On the surface it seems like a fairly cut and dry decision. Instagram says 13. Socially speaking, her friends are connecting and communicating here. She is not part of that conversation.

Feeling socially isolated is hard at any age, but try to remember when you started middle or junior high school. As parents, we decided that we would allow her to have an account. Here is why: By doing so now, with a set of family standards, as parents, we have a better ability to teach her good and safe habits.

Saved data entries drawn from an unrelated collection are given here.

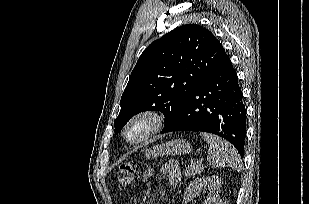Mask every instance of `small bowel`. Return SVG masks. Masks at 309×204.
Here are the masks:
<instances>
[{"instance_id": "c3829d8e", "label": "small bowel", "mask_w": 309, "mask_h": 204, "mask_svg": "<svg viewBox=\"0 0 309 204\" xmlns=\"http://www.w3.org/2000/svg\"><path fill=\"white\" fill-rule=\"evenodd\" d=\"M164 172L168 175L169 181L172 185H175L180 179V166L176 161H168L164 165ZM155 176V170L149 168L145 171V179H150Z\"/></svg>"}]
</instances>
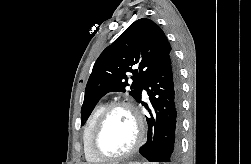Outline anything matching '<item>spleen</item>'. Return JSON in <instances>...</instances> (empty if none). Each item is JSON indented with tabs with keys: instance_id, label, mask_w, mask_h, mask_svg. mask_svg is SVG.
Segmentation results:
<instances>
[{
	"instance_id": "spleen-1",
	"label": "spleen",
	"mask_w": 251,
	"mask_h": 164,
	"mask_svg": "<svg viewBox=\"0 0 251 164\" xmlns=\"http://www.w3.org/2000/svg\"><path fill=\"white\" fill-rule=\"evenodd\" d=\"M143 164H150V163H146V162H145V163H143Z\"/></svg>"
}]
</instances>
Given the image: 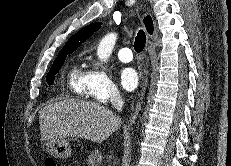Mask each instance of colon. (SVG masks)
<instances>
[{"label":"colon","mask_w":231,"mask_h":166,"mask_svg":"<svg viewBox=\"0 0 231 166\" xmlns=\"http://www.w3.org/2000/svg\"><path fill=\"white\" fill-rule=\"evenodd\" d=\"M45 166H57V164L54 159L47 158L45 161Z\"/></svg>","instance_id":"obj_1"}]
</instances>
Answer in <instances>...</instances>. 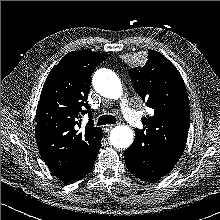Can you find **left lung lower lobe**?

Our family standards hold all of us accountable for good social media etiquette. Here are a few topics we included in our discussion of standards:

• What is appropriate to post about self, friends and family?
• How much personal information does our account reveal about us?
• How much time is acceptable to spend staring into screens (whether phone, tablet, TV, etc)?
• What types of friend requests do we accept?

• What happens if someone or something makes us uncomfortable, such as bullying?

Not every family will make the same choice we have, and the intention of this article is not to suggest that you should.

Regardless of when your children become social media users, we should teach them certain standards, ones that we model as well. This was our choice. I’d love to hear comments about how you are making this decision or standards that your family implements.